Mr. Dean: No. All the pertinent parts.
Mr. Gemignani: All the pertinent parts?
Mr. Dean: Yes.”

Defendant contends that this “partial perusal” of the record does not fulfill the obligation imposed upon counsel. Defendant goes on to argue that his appointed post-conviction hearing counsel’s conduct prejudiced him in that defendant lost the opportunity to present the possible issue of improper photographic identification.

We recognize that Supreme Court Rule 651(c) and People v. Slaughter impose certain duties upon appointed counsel in post-convicüon proceedings. We would not condone nor would we seek to encourage only a partial perusal of the record by appointed post-conviction hearing counsel. We find, however, that appointed counsel in the instant case did more than merely peruse the record and that his conduct complied with the requirements of Slaughter and Supreme Court Rule 651(c). The record in this case affirmatively shows that appointed counsel requested time to examine the record, examined all pertinent portion thereof, conferred with the defendant and amended defendant’s pro se petition to include a speedy-trial issue, an identification issue, a confession issue and a right-to-appeal issue. In the instant case, especially in view of the clear opportunity for the proprietor of the liquor store to view the robber, defendant cannot be heard to complain that appointed counsel was incompetent for failure to raise the question of whether the photographic identification of the defendant was impermissibly suggestive.

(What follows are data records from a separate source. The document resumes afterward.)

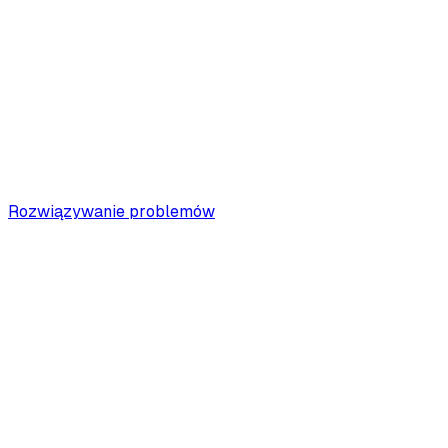
Rozwiązywanie problemów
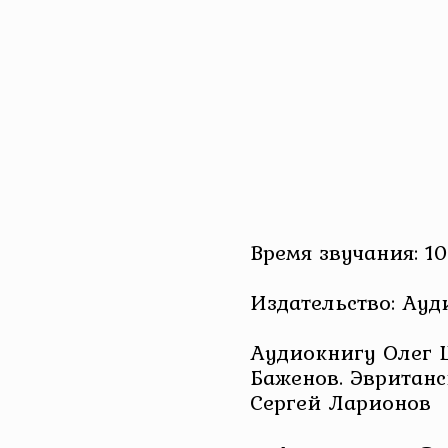
Время звучания: 10
Издательство: Ау
Аудиокнигу Олег 
Баженов. Эвританс
Сергей Ларионов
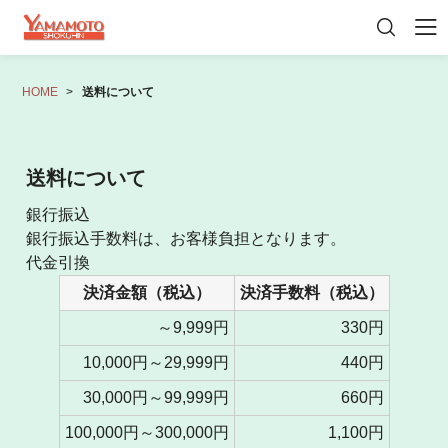
HOME
送料について
初めての方へ
会員登録
マイページ
カート
商品一覧
送料について
奈良漬（むさしの小舟）
銀行振込
御贈答・詰め合わせ
銀行振込手数料は、お客様負担となります。
代金引換
その他おすすめ品
決済金額（税込）
決済手数料（税込）
～9,999円
330円
10,000円～29,999円
440円
30,000円～99,999円
660円
100,000円～300,000円
1,100円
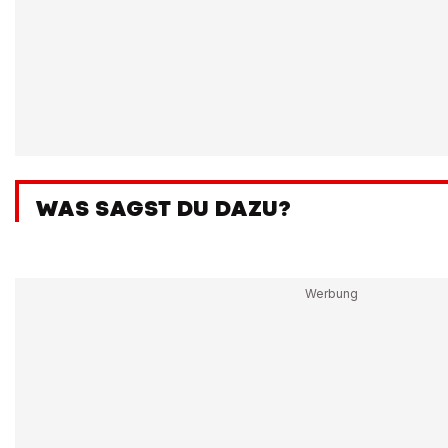
WAS SAGST DU DAZU?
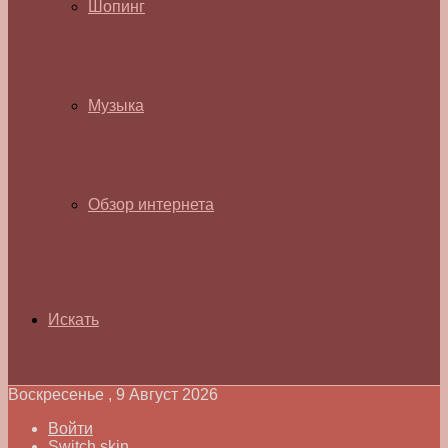
Шопинг
Музыка
Обзор интернета
Искать
Воскресенье , 9 Август 2026
Войти
Switch skin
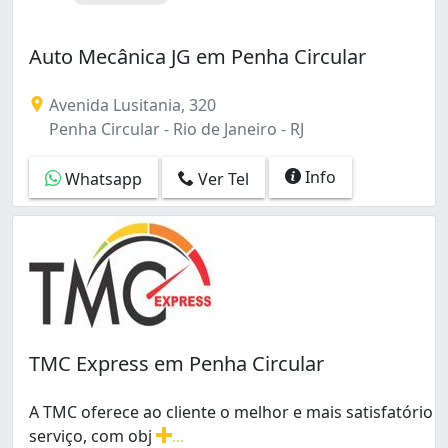
Auto Mecânica JG em Penha Circular
Avenida Lusitania, 320
Penha Circular - Rio de Janeiro - RJ
Info
Whatsapp
Ver Tel
TMC Express em Penha Circular
A TMC oferece ao cliente o melhor e mais satisfatório
serviço, com obj
...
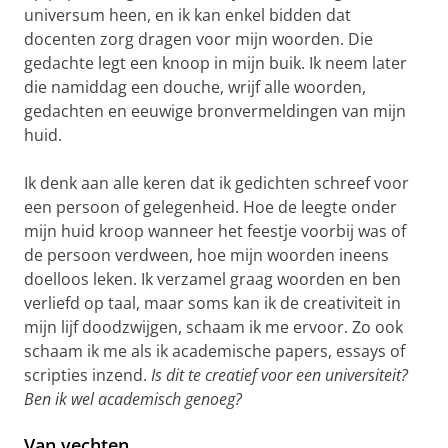
universum heen, en ik kan enkel bidden dat
docenten zorg dragen voor mijn woorden. Die
gedachte legt een knoop in mijn buik. Ik neem later
die namiddag een douche, wrijf alle woorden,
gedachten en eeuwige bronvermeldingen van mijn
huid.
Ik denk aan alle keren dat ik gedichten schreef voor
een persoon of gelegenheid. Hoe de leegte onder
mijn huid kroop wanneer het feestje voorbij was of
de persoon verdween, hoe mijn woorden ineens
doelloos leken. Ik verzamel graag woorden en ben
verliefd op taal, maar soms kan ik de creativiteit in
mijn lijf doodzwijgen, schaam ik me ervoor. Zo ook
schaam ik me als ik academische papers, essays of
scripties inzend.
Is dit te creatief voor een universiteit?
Ben ik wel academisch genoeg?
Van vechten…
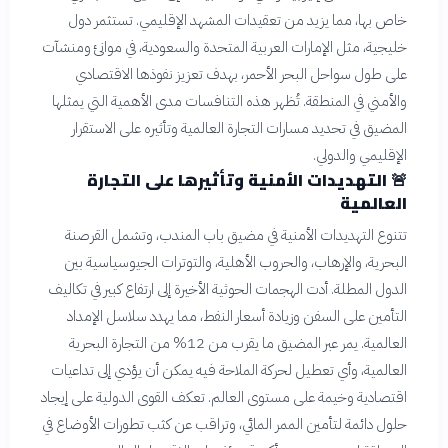
خاص بها، مما يزيد من تعقيدات المشهد الإقليمي. تستثمر دول
خليجية، مثل الإمارات العربية المتحدة والسعودية، في موانئ ومنشآت
على طول سواحل البحر الأحمر، بهدف تعزيز نفوذها الاقتصادي
والأمني في المنطقة. تُظهر هذه التنافسات مدى الأهمية التي يمثلها
المضيق في تحديد مسارات التجارة العالمية وتأثيره على الاستقرار
الإقليمي والدولي.
🚨
التهديدات الأمنية وتأثيرها على التجارة
العالمية
تتنوع التهديدات الأمنية في مضيق باب المندب، وتشمل القرصنة
البحرية، والإرهاب، والحروب الأهلية، والتوترات الجيوسياسية بين
الدول المطلة. أدت الهجمات الحوثية الأخيرة إلى ارتفاع كبير في تكاليف
التأمين على السفن وزيادة أسعار النفط، مما يهدد سلاسل الإمداد
العالمية. يمر عبر المضيق ما يقرب من 12% من التجارة البحرية
العالمية، وأي تعطيل لحركة الملاحة فيه يمكن أن يؤدي إلى تداعيات
اقتصادية وخيمة على مستوى العالم. تعكف القوى الدولية على إيجاد
حلول دائمة لتأمين الممر المائي، وتراقب عن كثب تطورات الأوضاع في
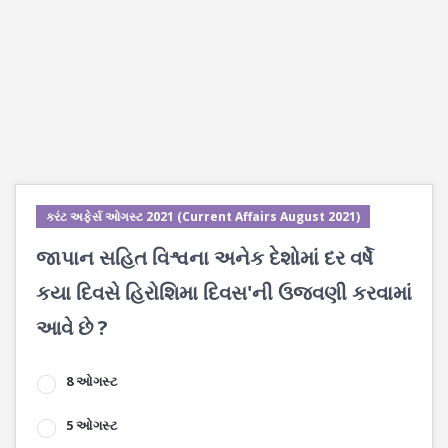
કરંટ અફેર્સ ઓગસ્ટ 2021 (Current Affairs August 2021)
જાપાન સહિત વિશ્વના અનેક દેશોમાં દર વર્ષે
કયા દિવસે હિરોશિમા દિવસ'ની ઉજવણી કરવામાં
આવે છે ?
8 ઓગસ્ટ
5 ઓગસ્ટ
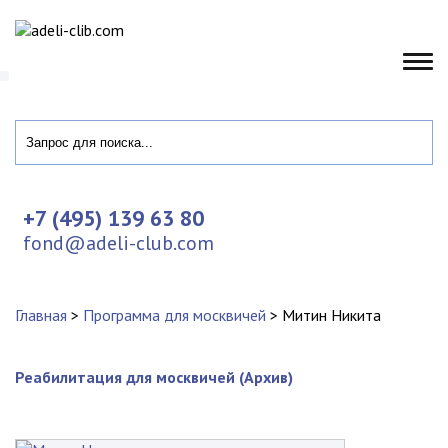
+7 (495) 139 63 80
fond@adeli-club.com
Главная
>
Программа для москвичей
>
Митин Никита
Реабилитация для москвичей (Архив)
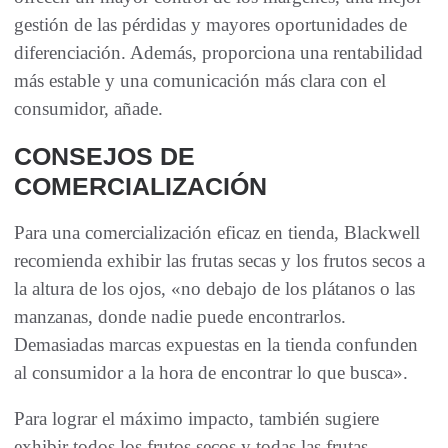
gestión de las pérdidas y mayores oportunidades de
diferenciación. Además, proporciona una rentabilidad
más estable y una comunicación más clara con el
consumidor, añade.
CONSEJOS DE
COMERCIALIZACIÓN
Para una comercialización eficaz en tienda, Blackwell
recomienda exhibir las frutas secas y los frutos secos a
la altura de los ojos, «no debajo de los plátanos o las
manzanas, donde nadie puede encontrarlos.
Demasiadas marcas expuestas en la tienda confunden
al consumidor a la hora de encontrar lo que busca».
Para lograr el máximo impacto, también sugiere
exhibir todos los frutos secos y todas las frutas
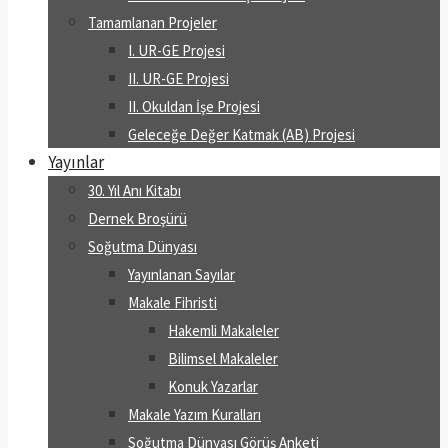
Tamamlanan Projeler
I. UR-GE Projesi
II. UR-GE Projesi
II. Okuldan İşe Projesi
Geleceğe Değer Katmak (AB) Projesi
Yayınlar
30. Yıl Anı Kitabı
Dernek Broşürü
Soğutma Dünyası
Yayınlanan Sayılar
Makale Fihristi
Hakemli Makaleler
Bilimsel Makaleler
Konuk Yazarlar
Makale Yazım Kuralları
Soğutma Dünyası Görüş Anketi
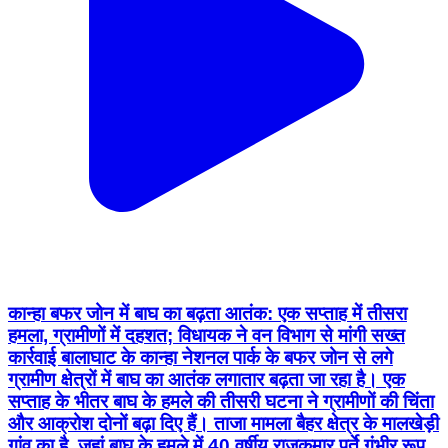
कान्हा बफर जोन में बाघ का बढ़ता आतंक: एक सप्ताह में तीसरा
हमला, ग्रामीणों में दहशत; विधायक ने वन विभाग से मांगी सख्त
कार्रवाई बालाघाट के कान्हा नेशनल पार्क के बफर जोन से लगे
ग्रामीण क्षेत्रों में बाघ का आतंक लगातार बढ़ता जा रहा है। एक
सप्ताह के भीतर बाघ के हमले की तीसरी घटना ने ग्रामीणों की चिंता
और आक्रोश दोनों बढ़ा दिए हैं। ताजा मामला बैहर क्षेत्र के मालखेड़ी
गांव का है, जहां बाघ के हमले में 40 वर्षीय राजकुमार पर्ते गंभीर रूप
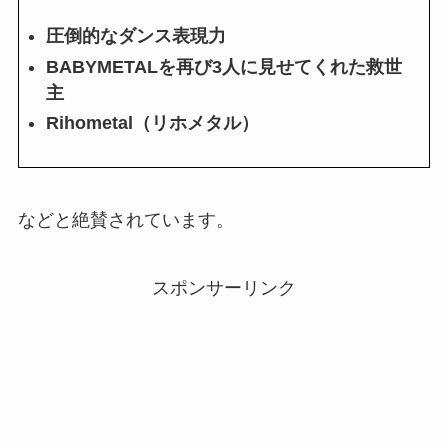
圧倒的なダンス表現力
BABYMETALを再び3人に見せてくれた救世
主
Rihometal（リホメタル）
などと絶賛されています。
スポンサーリンク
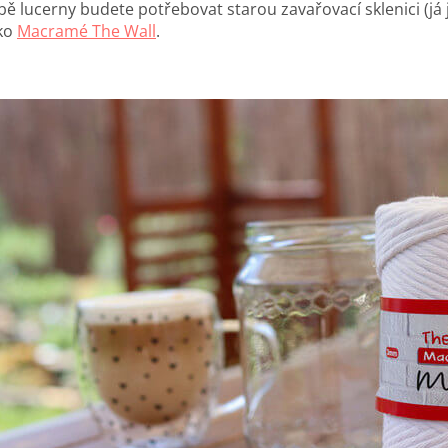
bě lucerny budete potřebovat starou zavařovací sklenici (já 
bko
Macramé The Wall
.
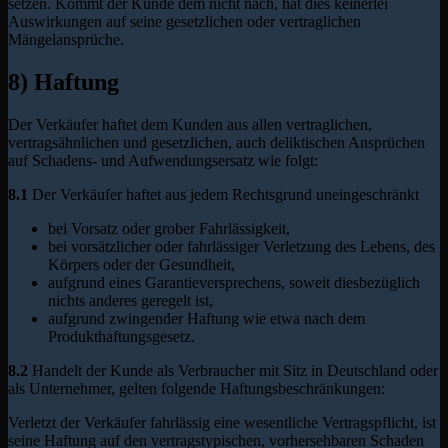
setzen. Kommt der Kunde dem nicht nach, hat dies keinerlei
Auswirkungen auf seine gesetzlichen oder vertraglichen
Mängelansprüche.
8) Haftung
Der Verkäufer haftet dem Kunden aus allen vertraglichen,
vertragsähnlichen und gesetzlichen, auch deliktischen Ansprüchen
auf Schadens- und Aufwendungsersatz wie folgt:
8.1
Der Verkäufer haftet aus jedem Rechtsgrund uneingeschränkt
bei Vorsatz oder grober Fahrlässigkeit,
bei vorsätzlicher oder fahrlässiger Verletzung des Lebens, des
Körpers oder der Gesundheit,
aufgrund eines Garantieversprechens, soweit diesbezüglich
nichts anderes geregelt ist,
aufgrund zwingender Haftung wie etwa nach dem
Produkthaftungsgesetz.
8.2
Handelt der Kunde als Verbraucher mit Sitz in Deutschland oder
als Unternehmer, gelten folgende Haftungsbeschränkungen:
Verletzt der Verkäufer fahrlässig eine wesentliche Vertragspflicht, ist
seine Haftung auf den vertragstypischen, vorhersehbaren Schaden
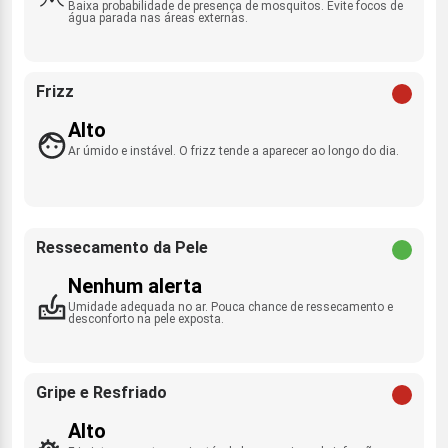
Baixa probabilidade de presença de mosquitos. Evite focos de
água parada nas áreas externas.
Frizz
Alto
Ar úmido e instável. O frizz tende a aparecer ao longo do dia.
Ressecamento da Pele
Nenhum alerta
Umidade adequada no ar. Pouca chance de ressecamento e
desconforto na pele exposta.
Gripe e Resfriado
Alto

The effec*844tive assistance of counsel does not contemplate the fabrication of issues nor does it require the raising of frivolous issues. Defendant received the effective assistance of counsel in his post-conviction proceedings.

For the foregoing reasons the judgments of the trial court, both in the original proceedings and in the denial of the post-conviction relief, are hereby affirmed.

Affirmed.

SEIDENFELD, P. J., and HALLETT, J., concur.